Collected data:

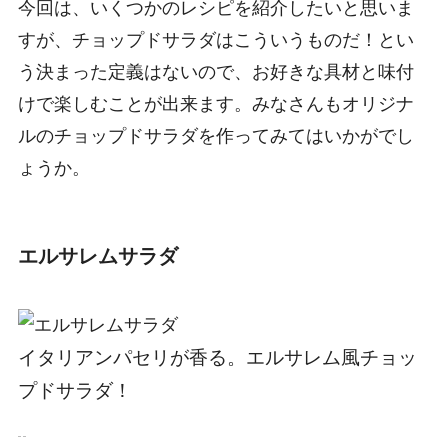
今回は、いくつかのレシピを紹介したいと思いま
すが、チョップドサラダはこういうものだ！とい
う決まった定義はないので、お好きな具材と味付
けで楽しむことが出来ます。みなさんもオリジナ
ルのチョップドサラダを作ってみてはいかがでし
ょうか。
エルサレムサラダ
イタリアンパセリが香る。エルサレム風チョッ
プドサラダ！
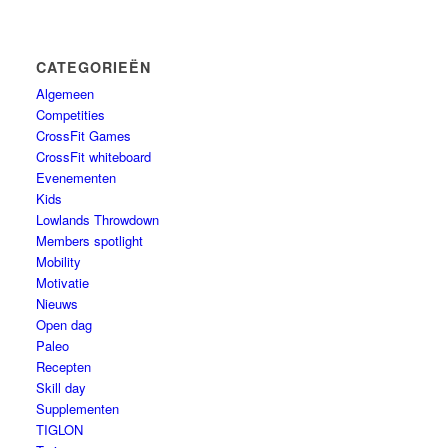
CATEGORIEËN
Algemeen
Competities
CrossFit Games
CrossFit whiteboard
Evenementen
Kids
Lowlands Throwdown
Members spotlight
Mobility
Motivatie
Nieuws
Open dag
Paleo
Recepten
Skill day
Supplementen
TIGLON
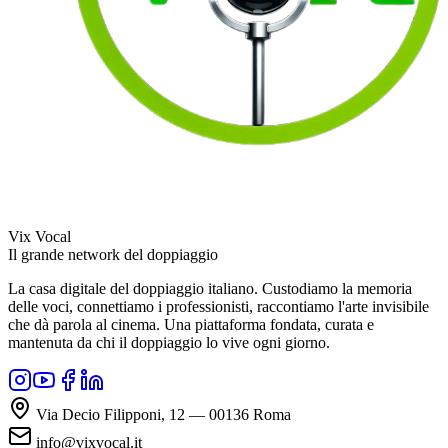
Vix Vocal
Il grande network del doppiaggio
La casa digitale del doppiaggio italiano. Custodiamo la memoria
delle voci, connettiamo i professionisti, raccontiamo l'arte invisibile
che dà parola al cinema. Una piattaforma fondata, curata e
mantenuta da chi il doppiaggio lo vive ogni giorno.
Via Decio Filipponi, 12 — 00136 Roma
info@vixvocal.it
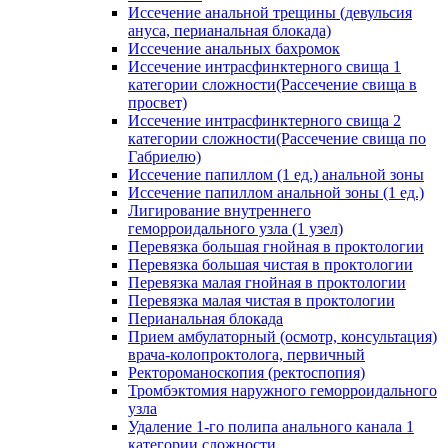
Иссечение анальной трещины (девульсия
ануса, перианальная блокада)
Иссечение анальных бахромок
Иссечение интрасфинктерного свища 1
категории сложности(Рассечение свища в
просвет)
Иссечение интрасфинктерного свища 2
категории сложности(Рассечение свища по
Габриелю)
Иссечение папиллом (1 ед.) анальной зоны
Иссечение папиллом анальной зоны (1 ед.)
Лигирование внутреннего
геморроидального узла (1 узел)
Перевязка большая гнойная в проктологии
Перевязка большая чистая в проктологии
Перевязка малая гнойная в проктологии
Перевязка малая чистая в проктологии
Перианальная блокада
Прием амбулаторный (осмотр, консультация)
врача-колопроктолога, первичный
Ректороманоскопия (ректоспопия)
Тромбэктомия наружного геморроидального
узла
Удаление 1-го полипа анального канала 1
категории сложности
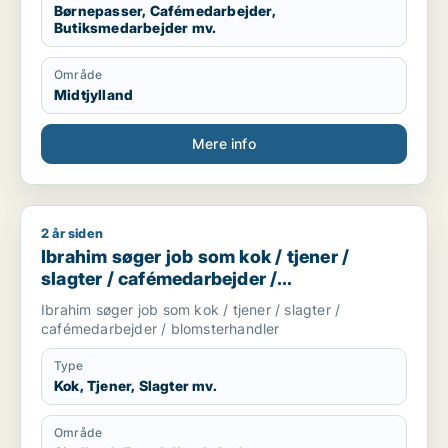
Børnepasser, Cafémedarbejder,
Butiksmedarbejder mv.
Område
Midtjylland
Mere info
2 år siden
Ibrahim søger job som kok / tjener / slagter / cafémedarbejd
Ibrahim søger job som kok / tjener /
slagter / cafémedarbejder /
blomsterhandler
Ibrahim søger job som kok / tjener / slagter /
cafémedarbejder / blomsterhandler
Type
Kok, Tjener, Slagter mv.
Område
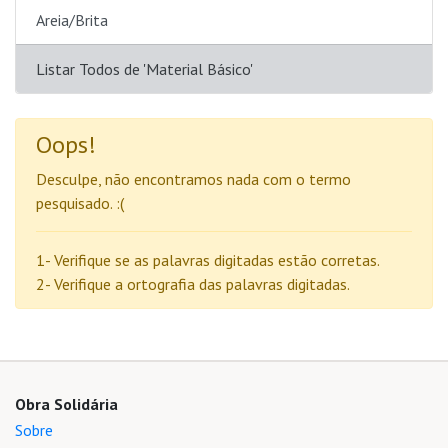
Areia/Brita
Listar Todos de 'Material Básico'
Oops!
Desculpe, não encontramos nada com o termo
pesquisado. :(
1- Verifique se as palavras digitadas estão corretas.
2- Verifique a ortografia das palavras digitadas.
Obra Solidária
Sobre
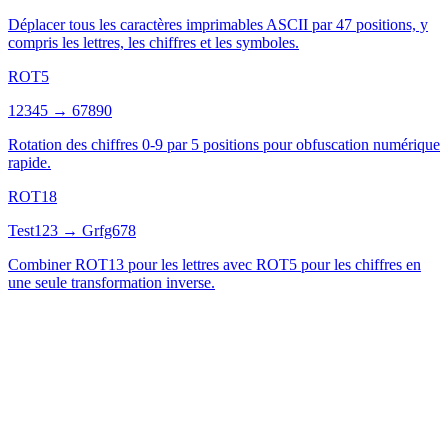
Déplacer tous les caractères imprimables ASCII par 47 positions, y
compris les lettres, les chiffres et les symboles.
ROT5
12345
→
67890
Rotation des chiffres 0-9 par 5 positions pour obfuscation numérique
rapide.
ROT18
Test123
→
Grfg678
Combiner ROT13 pour les lettres avec ROT5 pour les chiffres en
une seule transformation inverse.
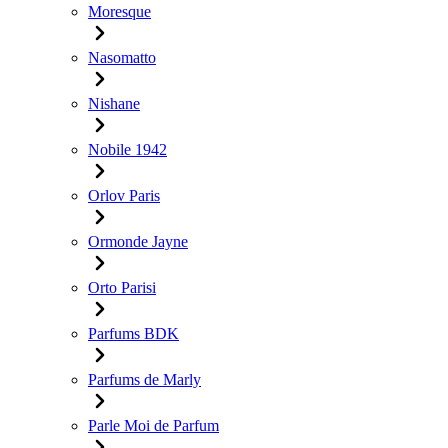
Moresque
Nasomatto
Nishane
Nobile 1942
Orlov Paris
Ormonde Jayne
Orto Parisi
Parfums BDK
Parfums de Marly
Parle Moi de Parfum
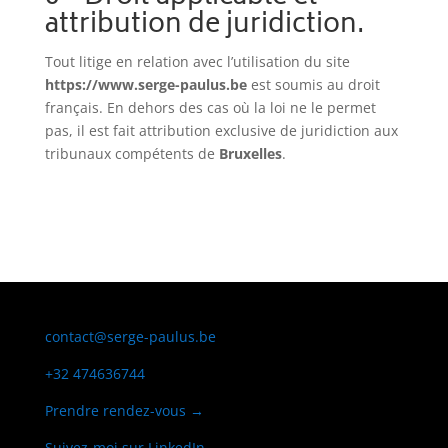
attribution de juridiction.
Tout litige en relation avec l’utilisation du site
https://www.serge-paulus.be
est soumis au droit
français. En dehors des cas où la loi ne le permet
pas, il est fait attribution exclusive de juridiction aux
tribunaux compétents de
Bruxelles
.
contact@serge-paulus.be
+32 474636744
Prendre rendez-vous →
Suivez-moi sur LinkedIn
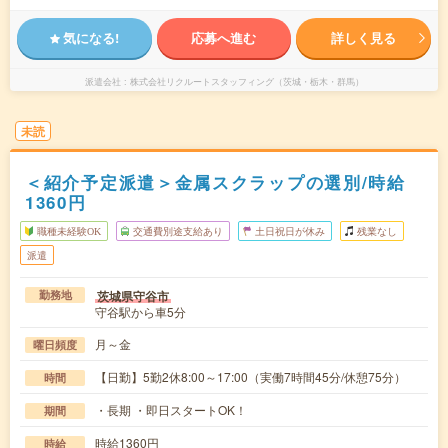
気になる!
応募へ進む
詳しく見る
派遣会社
株式会社リクルートスタッフィング（茨城・栃木・群馬）
未読
＜紹介予定派遣＞金属スクラップの選別/時給
1360円
職種未経験OK
交通費別途支給あり
土日祝日が休み
残業なし
派遣
茨城県守谷市
勤務地
守谷駅から車5分
月～金
曜日頻度
【日勤】5勤2休8:00～17:00（実働7時間45分/休憩75分）
時間
・長期 ・即日スタートOK！
期間
時給1360円
時給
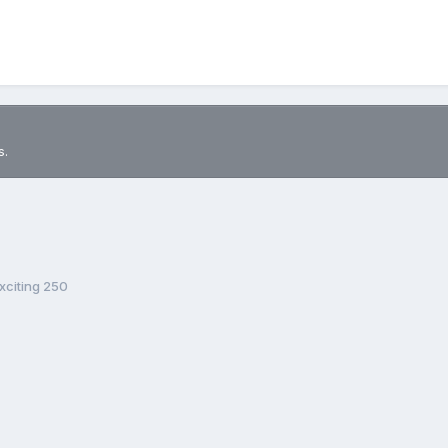
s.
xciting 250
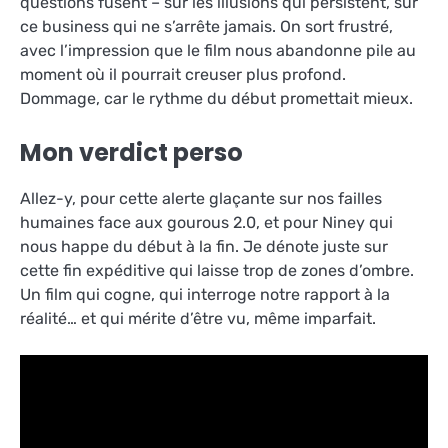
questions fusent – sur les illusions qui persistent, sur
ce business qui ne s’arrête jamais. On sort frustré,
avec l’impression que le film nous abandonne pile au
moment où il pourrait creuser plus profond.
Dommage, car le rythme du début promettait mieux.
Mon verdict perso
Allez-y, pour cette alerte glaçante sur nos failles
humaines face aux gourous 2.0, et pour Niney qui
nous happe du début à la fin. Je dénote juste sur
cette fin expéditive qui laisse trop de zones d’ombre.
Un film qui cogne, qui interroge notre rapport à la
réalité… et qui mérite d’être vu, même imparfait.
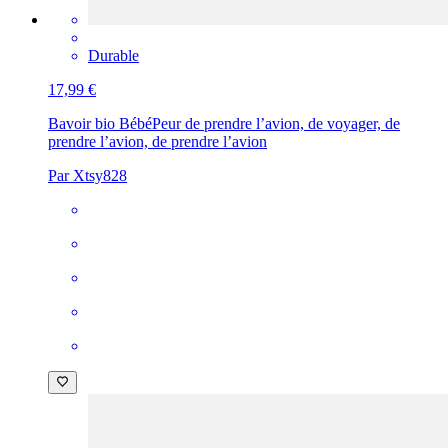
Durable
17,99 €
Bavoir bio Bébé
Peur de prendre l’avion, de voyager, de
prendre l’avion, de prendre l’avion
Par Xtsy828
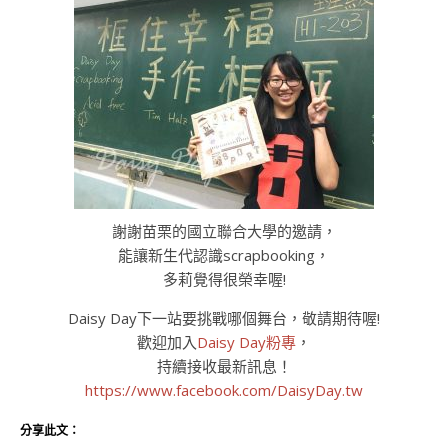
謝謝苗栗的國立聯合大學的邀請，
能讓新生代認識scrapbooking，
多莉覺得很榮幸喔!
Daisy Day下一站要挑戰哪個舞台，敬請期待喔!
歡迎加入
Daisy Day粉專
，
持續接收最新訊息！
https://www.facebook.com/DaisyDay.tw
分享此文：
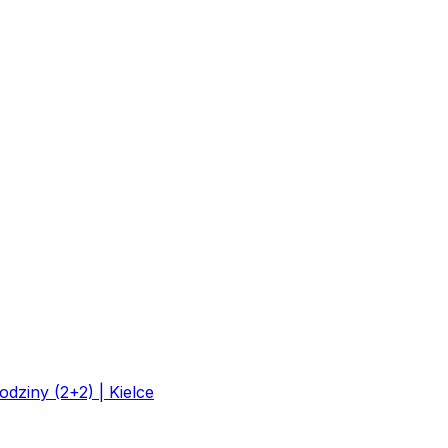
ziny (2+2) | Kielce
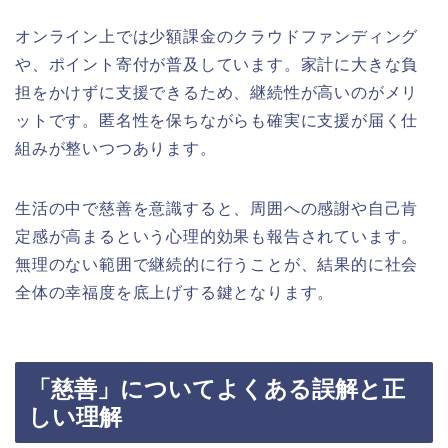
オンライン上では少額課金のクラウドファンディング
や、ポイント寄付が普及しています。家計に大きな負
担をかけずに支援できるため、継続性が高いのがメリ
ットです。匿名性を保ちながらも確実に支援が届く仕
組みが整いつつあります。
生活の中で慈善を意識すると、周囲への感謝や自己肯
定感が高まるという心理的効果も報告されています。
無理のない範囲で継続的に行うことが、結果的に社会
全体の幸福度を底上げする鍵となります。
「慈善」についてよくある誤解と正
しい理解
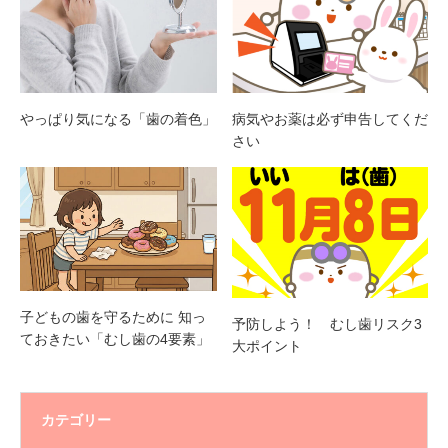
やっぱり気になる「歯の着色」
病気やお薬は必ず申告してくだ
さい
子どもの歯を守るために 知っ
予防しよう！ むし歯リスク3
ておきたい「むし歯の4要素」
大ポイント
カテゴリー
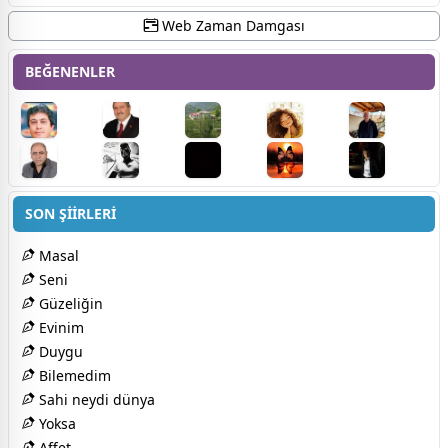
Web Zaman Damgası
BEĞENENLER
SON ŞİİRLERİ
Masal
Seni
Güzeliğin
Evinim
Duygu
Bilemedim
Sahi neydi dünya
Yoksa
Affet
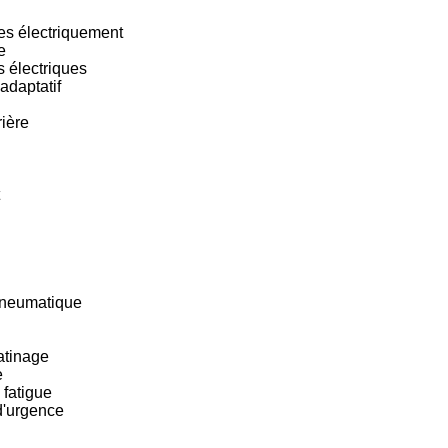
les électriquement
e
s électriques
adaptatif
rière
pneumatique
atinage
e
fatigue
d'urgence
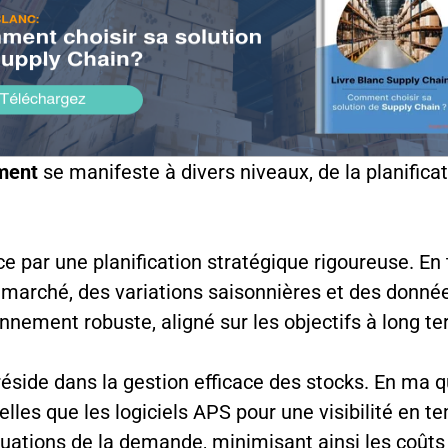
ment
se manifeste à divers niveaux, de la planifica
par une planification stratégique rigoureuse. En t
arché, des variations saisonnières et des données
onnement robuste, aligné sur les objectifs à long te
éside dans la gestion efficace des stocks. En ma q
telles que les logiciels APS pour une visibilité en 
tuations de la demande, minimisant ainsi les coût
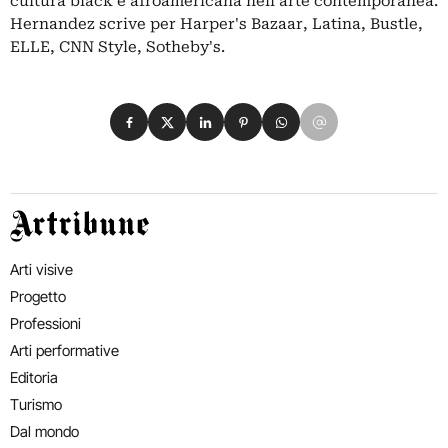
cultura black e afroamericana nell'arte contemporanea.
Hernandez scrive per Harper's Bazaar, Latina, Bustle,
ELLE, CNN Style, Sotheby's.
Condividi su Facebook
Condividi su X
Condividi su LinkedIn
Condividi su Pinterest
Condividi su WhatsApp
Condividi su Email
Artribune
Arti visive
Progetto
Professioni
Arti performative
Editoria
Turismo
Dal mondo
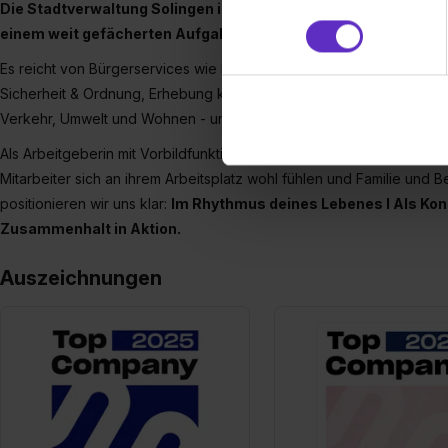
Die Stadtverwaltung Solingen ist mit rund 3000 Beschäftigten
und Analysen weiterzugeben 
einem weit gefächerten Aufgabenspektrum.
Partner führen diese Informa
sie im Rahmen deiner Nutzun
Es reicht von Bürgerservices wie Einwohnermeldeamt, Pässen und 
dem Setzen der Cookies und
Sicherheit & Ordnung, Erhebung kommunaler Steuern, Soziales, Jug
zu. . In diesem Fall sowie b
Verkehr, Umwelt und Wohnen - um nur einige der vielfältigen Aufg
einverstanden, dass dir nach
Als Arbeitgeberin mit Vorbildfunktion setzt sich die Stadt Solingen i
erforderliche personenbezoge
Mitarbeiter sich an ihrem Arbeitsplatz wohl fühlen und Familie und
Erlaubnis hierfür kannst du a
Verwendungszwecke zulassen,
positionieren wir uns klar:
Im
Rhythmus deines Lebenes I Als Konst
Einwilligung zur Platzierung
Zusammenhalt in Aktion.
umfasst hierbei die Einwillig
Auszeichnungen
verfügen über kein angemess
jederzeit mit Wirkung für di
„Datenschutz-Einstellungen“ 
„Details zeigen“. Weitere In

* _WHAT THE TASK ASKS_:
Check each line of the records for the string "digitadas" and copy those that have it.

* _REPLY_:
1- Verifique se as palavras digitadas estão corretas.
2- Verifique a ortografia das palavras digitadas.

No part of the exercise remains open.